Fear and anxiety can be differentiated in four domains: (1) duration of emotional experience, (2) temporal focus, (3) specificity of the threat, and (4) motivated direction. Fear is defined as short lived, present focused, geared towards a specific threat, and facilitating escape from threat; while anxiety is defined as long acting, future focused, broadly focused towards a diffuse threat, and promoting excessive caution while approaching a potential threat and interferes with constructive coping.
Anxiety can be experienced with long, drawn out daily symptoms that reduce quality of life, known as chronic (or generalized) anxiety, or it can be experienced in short spurts with sporadic, stressful panic attacks, known as acute anxiety. Symptoms of anxiety can range in number, intensity, and frequency, depending on the person. While almost everyone has experienced anxiety at some point in their lives, most do not develop long-term problems with anxiety.
The behavioral effects of anxiety may include withdrawal from situations which have provoked anxiety in the past. Anxiety can also be experienced in ways which include changes in sleeping patterns, nervous habits, and increased motor tension like foot tapping.
The emotional effects of anxiety may include "feelings of apprehension or dread, trouble concentrating, feeling tense or jumpy, anticipating the worst, irritability, restlessness, watching (and waiting) for signs (and occurrences) of danger, and, feeling like your mind's gone blank" as well as "nightmares/bad dreams, obsessions about sensations, deja vu, a trapped in your mind feeling, and feeling like everything is scary."
The cognitive effects of anxiety may include thoughts about suspected dangers, such as fear of dying. "You may ... fear that the chest pains are a deadly heart attack or that the shooting pains in your head are the result of a tumor or aneurysm. You feel an intense fear when you think of dying, or you may think of it more often than normal, or can't get it out of your mind."

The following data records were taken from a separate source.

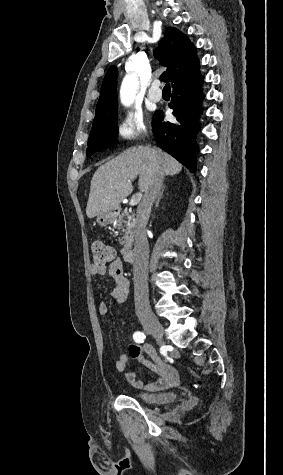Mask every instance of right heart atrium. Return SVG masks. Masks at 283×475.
<instances>
[{"instance_id":"d8ad5b80","label":"right heart atrium","mask_w":283,"mask_h":475,"mask_svg":"<svg viewBox=\"0 0 283 475\" xmlns=\"http://www.w3.org/2000/svg\"><path fill=\"white\" fill-rule=\"evenodd\" d=\"M114 132L123 141L132 143L137 138L148 133L149 128L141 114L129 112L116 123ZM131 150L134 151L136 148Z\"/></svg>"}]
</instances>
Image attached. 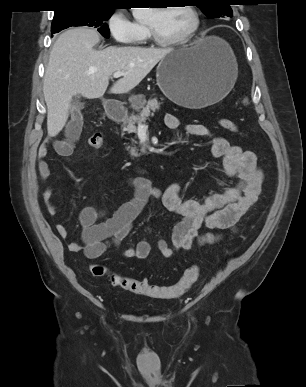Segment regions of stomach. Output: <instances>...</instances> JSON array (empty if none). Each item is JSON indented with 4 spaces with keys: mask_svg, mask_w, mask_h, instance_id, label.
Segmentation results:
<instances>
[{
    "mask_svg": "<svg viewBox=\"0 0 306 387\" xmlns=\"http://www.w3.org/2000/svg\"><path fill=\"white\" fill-rule=\"evenodd\" d=\"M157 85L174 103L203 108L223 99L234 87L237 63L230 46L209 36L173 50L158 64Z\"/></svg>",
    "mask_w": 306,
    "mask_h": 387,
    "instance_id": "obj_1",
    "label": "stomach"
}]
</instances>
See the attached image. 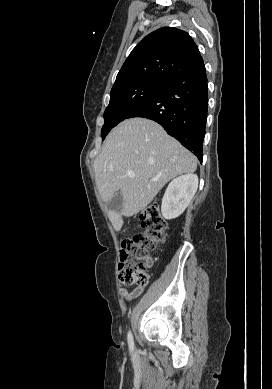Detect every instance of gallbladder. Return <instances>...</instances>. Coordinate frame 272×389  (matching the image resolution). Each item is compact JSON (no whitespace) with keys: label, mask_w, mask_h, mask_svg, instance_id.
<instances>
[{"label":"gallbladder","mask_w":272,"mask_h":389,"mask_svg":"<svg viewBox=\"0 0 272 389\" xmlns=\"http://www.w3.org/2000/svg\"><path fill=\"white\" fill-rule=\"evenodd\" d=\"M123 206V196L121 192H117L112 199L107 202V208L110 211H119Z\"/></svg>","instance_id":"bac80fb5"}]
</instances>
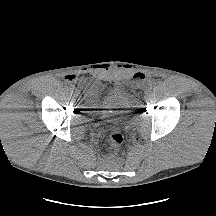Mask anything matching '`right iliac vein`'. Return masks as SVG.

Although single genes have little effect on complex traits and interact heavily both between themselves and with the external factors, research is under-way to unravel possible molecular mechanisms underlying anxiety and comorbid conditions. One candidate gene with polymorphisms that influence anxiety is PLXNA2.
Anxiety can be a symptom of an underlying health problems such as chronic obstructive pulmonary disease (COPD), heart failure, or heart arrhythmia.